🏛️ FIPS 140-3 Password Generation Standards for Federal Contractors
FIPS 140-3 Password Generation Standards for Federal Contractors
FIPS 140-3 Password Generation Standards for Federal Contractors
Any organisation that supplies IT systems to US federal agencies must comply with FIPS 140-3 for cryptographic modules. This includes password generation tools, authentication systems, and any component that uses encryption or random number generation for security purposes.
What Changed from FIPS 140-2
FIPS 140-3 became the sole standard in September 2024, fully replacing FIPS 140-2. The key changes affecting password generation include: mandatory SP 800-90A Rev 1 DRBG algorithms, stricter entropy source validation requirements, software security requirements based on the SSE (Security Software/Developer) guidance, and enhanced lifecycle assurance levels.

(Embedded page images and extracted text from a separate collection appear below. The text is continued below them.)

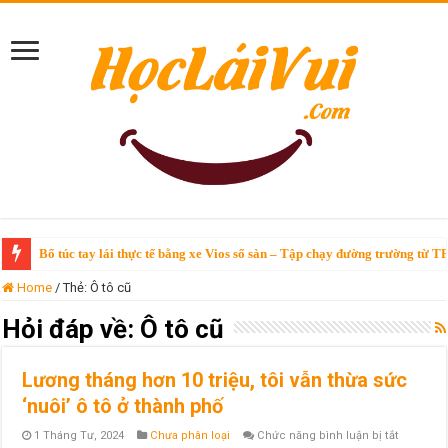
Bổ túc tay lái thực tế bằng xe Vios số sàn – Tập chạy đường trường từ T
Home
/
Thẻ:
Ô tô cũ
Hỏi đáp về:
Ô tô cũ
Lương tháng hơn 10 triệu, tôi vẫn thừa sức
‘nuôi’ ô tô ở thành phố
ở
1 Tháng Tư, 2024
Chưa phân loại
Chức năng bình luận bị tắt
Lương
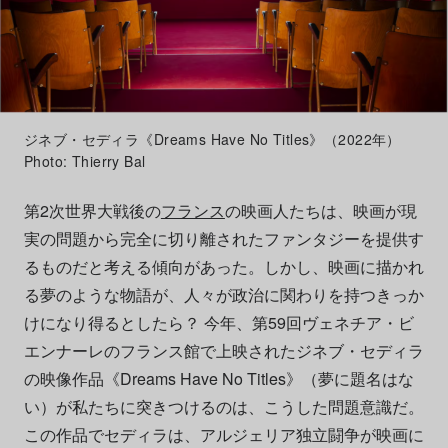
ジネブ・セディラ《Dreams Have No Titles》（2022年）
Photo: Thierry Bal
第2次世界大戦後の
フランス
の映画人たちは、映画が現
実の問題から完全に切り離されたファンタジーを提供す
るものだと考える傾向があった。しかし、映画に描かれ
る夢のような物語が、人々が政治に関わりを持つきっか
けになり得るとしたら？ 今年、第59回ヴェネチア・ビ
エンナーレのフランス館で上映されたジネブ・セディラ
の映像作品《Dreams Have No Titles》（夢に題名はな
い）が私たちに突きつけるのは、こうした問題意識だ。
この作品でセディラは、アルジェリア独立闘争が映画に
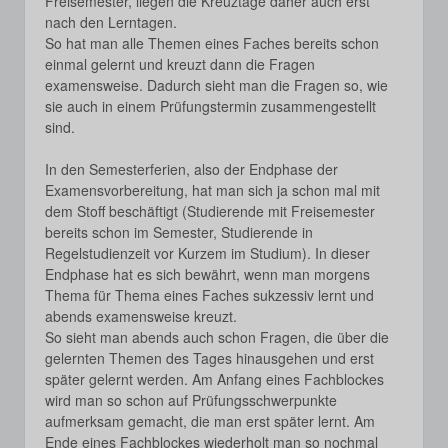
Freisemester, liegen die Kreuztage daher auch erst
nach den Lerntagen.
So hat man alle Themen eines Faches bereits schon
einmal gelernt und kreuzt dann die Fragen
examensweise. Dadurch sieht man die Fragen so, wie
sie auch in einem Prüfungstermin zusammengestellt
sind.
In den Semesterferien, also der Endphase der
Examensvorbereitung, hat man sich ja schon mal mit
dem Stoff beschäftigt (Studierende mit Freisemester
bereits schon im Semester, Studierende in
Regelstudienzeit vor Kurzem im Studium). In dieser
Endphase hat es sich bewährt, wenn man morgens
Thema für Thema eines Faches sukzessiv lernt und
abends examensweise kreuzt.
So sieht man abends auch schon Fragen, die über die
gelernten Themen des Tages hinausgehen und erst
später gelernt werden. Am Anfang eines Fachblockes
wird man so schon auf Prüfungsschwerpunkte
aufmerksam gemacht, die man erst später lernt. Am
Ende eines Fachblockes wiederholt man so nochmal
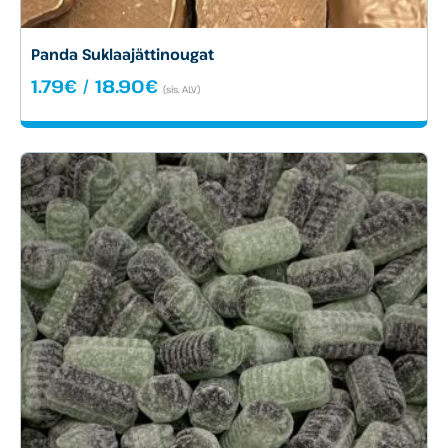
Panda Suklaajättinougat
Hintaluokka:
1.79
€
/
18.90
€
(sis. ALV)
1.79€
-
18.90€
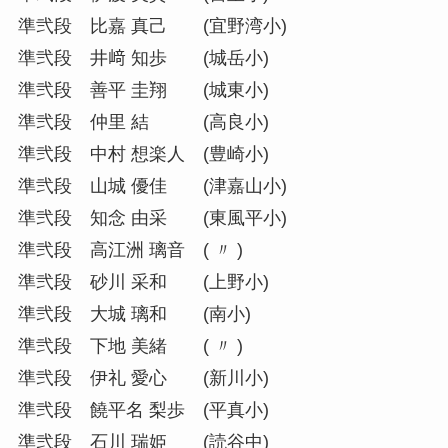
準弐段 比嘉 真己 (宜野湾小)
準弐段 井﨑 知歩 (城岳小)
準弐段 善平 圭翔 (城東小)
準弐段 仲里 結 (高良小)
準弐段 中村 想楽人 (豊崎小)
準弐段 山城 優佳 (津嘉山小)
準弐段 知念 由采 (東風平小)
準弐段 高江洲 璃音 ( 〃 )
準弐段 砂川 采和 (上野小)
準弐段 大城 璃和 (南小)
準弐段 下地 美緒 ( 〃 )
準弐段 伊礼 愛心 (新川小)
準弐段 饒平名 梨歩 (平真小)
準弐段 石川 瑞姫 (読谷中)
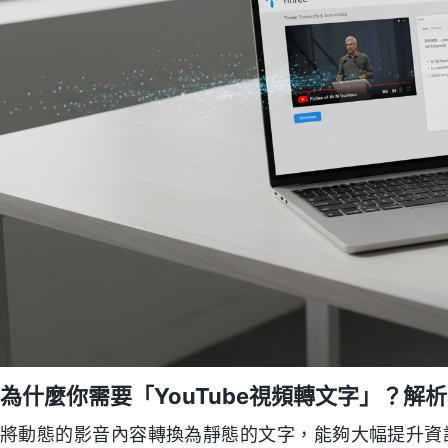
為什麼你需要「YouTube視頻轉文字」？解
將動態的影音內容轉換為靜態的文字，能夠大幅提升資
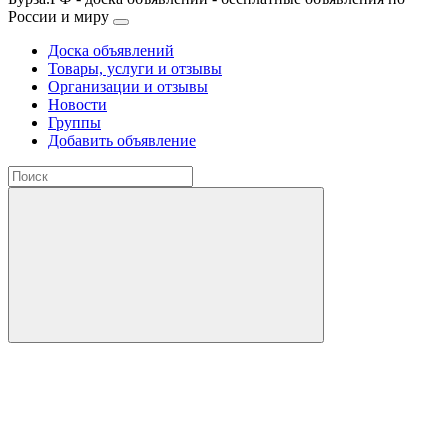
России и миру
Доска объявлений
Товары, услуги и отзывы
Организации и отзывы
Новости
Группы
Добавить объявление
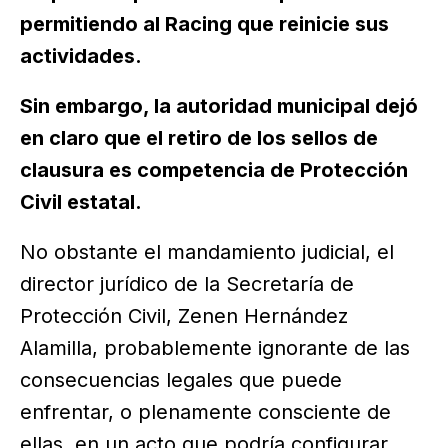
permitiendo al Racing que reinicie sus
actividades.
Sin embargo, la autoridad municipal dejó
en claro que el retiro de los sellos de
clausura es competencia de Protección
Civil estatal.
No obstante el mandamiento judicial, el
director jurídico de la Secretaría de
Protección Civil, Zenen Hernández
Alamilla, probablemente ignorante de las
consecuencias legales que puede
enfrentar, o plenamente consciente de
ellas, en un acto que podría configurar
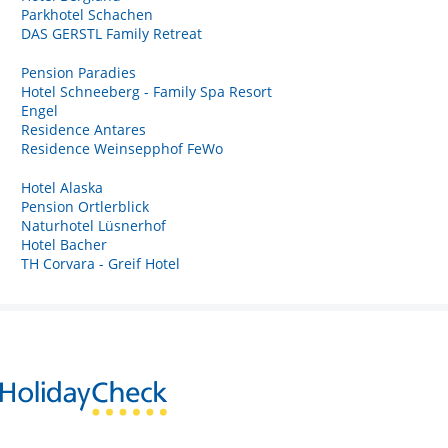
Parkhotel Schachen
DAS GERSTL Family Retreat
Pension Paradies
Hotel Schneeberg - Family Spa Resort
Engel
Residence Antares
Residence Weinsepphof FeWo
Hotel Alaska
Pension Ortlerblick
Naturhotel Lüsnerhof
Hotel Bacher
TH Corvara - Greif Hotel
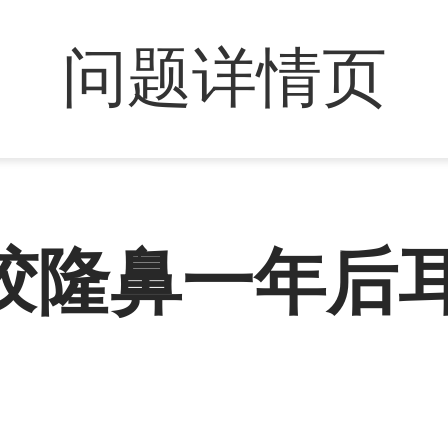
问题详情页
胶隆鼻一年后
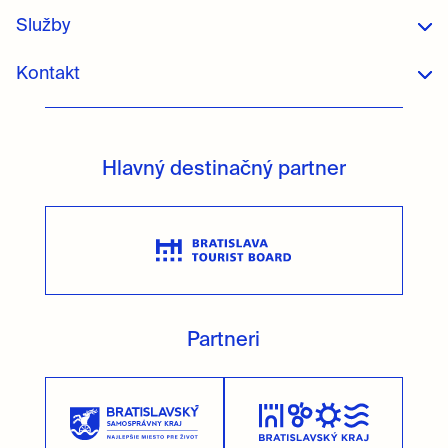
Služby
Kontakt
Hlavný destinačný partner
Partneri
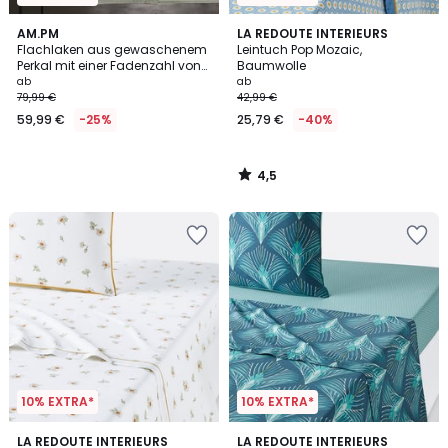
4,5
AM.PM
LA REDOUTE INTERIEURS
/ 5
Flachlaken aus gewaschenem
Leintuch Pop Mozaic,
Perkal mit einer Fadenzahl von
Baumwolle
120, VALLI
ab
ab
79,99 €
42,99 €
59,99 €
-25%
25,79 €
-40%
4,5
/
5
10% EXTRA*
10% EXTRA*
4,9
4,4
LA REDOUTE INTERIEURS
LA REDOUTE INTERIEURS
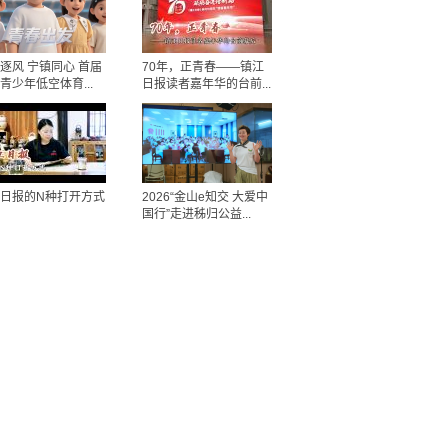
逐风 宁镇同心 首届
70年，正青春——镇江
青少年低空体育...
日报读者嘉年华的台前...
日报的N种打开方式
2026“金山e知交 大爱中
国行”走进秭归公益...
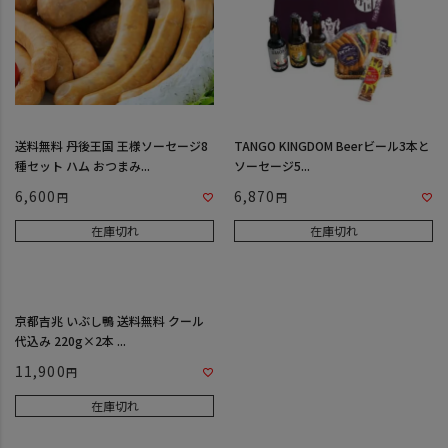
送料無料 丹後王国 王様ソーセージ8
TANGO KINGDOM Beerビール3本と
種セット ハム おつまみ...
ソーセージ5...
6,600
6,870
在庫切れ
在庫切れ
京都吉兆 いぶし鴨 送料無料 クール
代込み 220g×2本 ...
11,900
在庫切れ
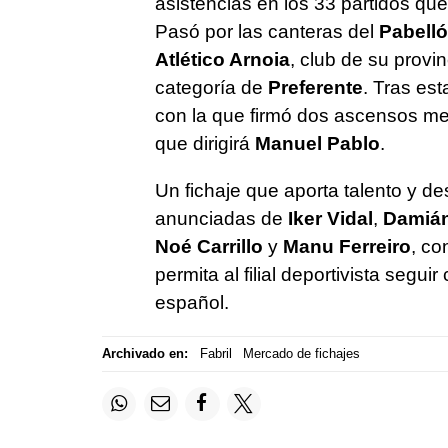
asistencias en los 33 partidos qu
Pasó por las canteras del
Pabell
Atlético Arnoia
, club de su provi
categoría de
Preferente
. Tras es
con la que firmó dos ascensos mete
que dirigirá
Manuel Pablo
.
Un fichaje que aporta talento y de
anunciadas de
Iker Vidal
,
Damián
Noé Carrillo
y
Manu Ferreiro
, co
permita al filial deportivista segui
español.
Archivado en:
Fabril
Mercado de fichajes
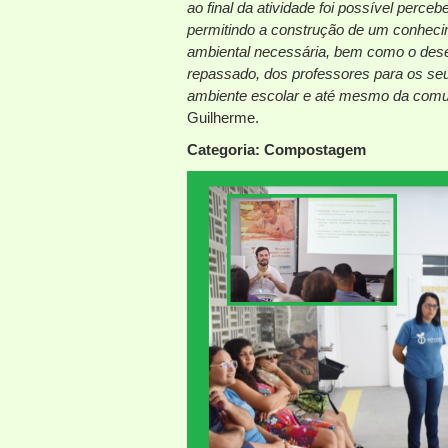
ao final da atividade foi possível perc
permitindo a construção de um conheci
ambiental necessária, bem como o des
repassado, dos professores para os seu
ambiente escolar e até mesmo da comun
Guilherme.
Categoria: Compostagem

CSPRNG Requirements in FIPS 140-3
For password generation, the critical requirement is the random number generator. FIPS 140-3 mandates that cryptographic modules use one of three approved DRBG algorithms from SP 800-90A Rev 1: Hash_DRBG (SHA-256 or SHA-512), HMAC_DRBG, or CTR_DRBG (AES-based).
Python's secrets module, OpenSSL's RAND_bytes(), and Java's SecureRandom all use FIPS-approved DRBGs when properly configured. Python's random module and JavaScript's Math.random() are explicitly prohibited for any security-sensitive application.
Implementing FIPS 140-3 Compliant Password Generation
# Python example using secrets (FIPS-compliant)
import secrets
import string
def generate_fips_password(length=20):
alphabet = string.ascii_letters + string.digits + string.punctuation
# secrets.SystemRandom uses /dev/urandom backed by Kernel CSPRNG
return ''.join(secrets.choice(alphabet) for _ in range(length))
# Verify entropy source
# In FIPS mode, check /proc/sys/crypto/fips_enabled
For enterprise deployments, use a FIPS 140-3 validated module like OpenSSL 3.x FIPS Provider, AWS CloudHSM with a FIPS-validated firmware level, or the Windows CNG with FIPS policy enabled.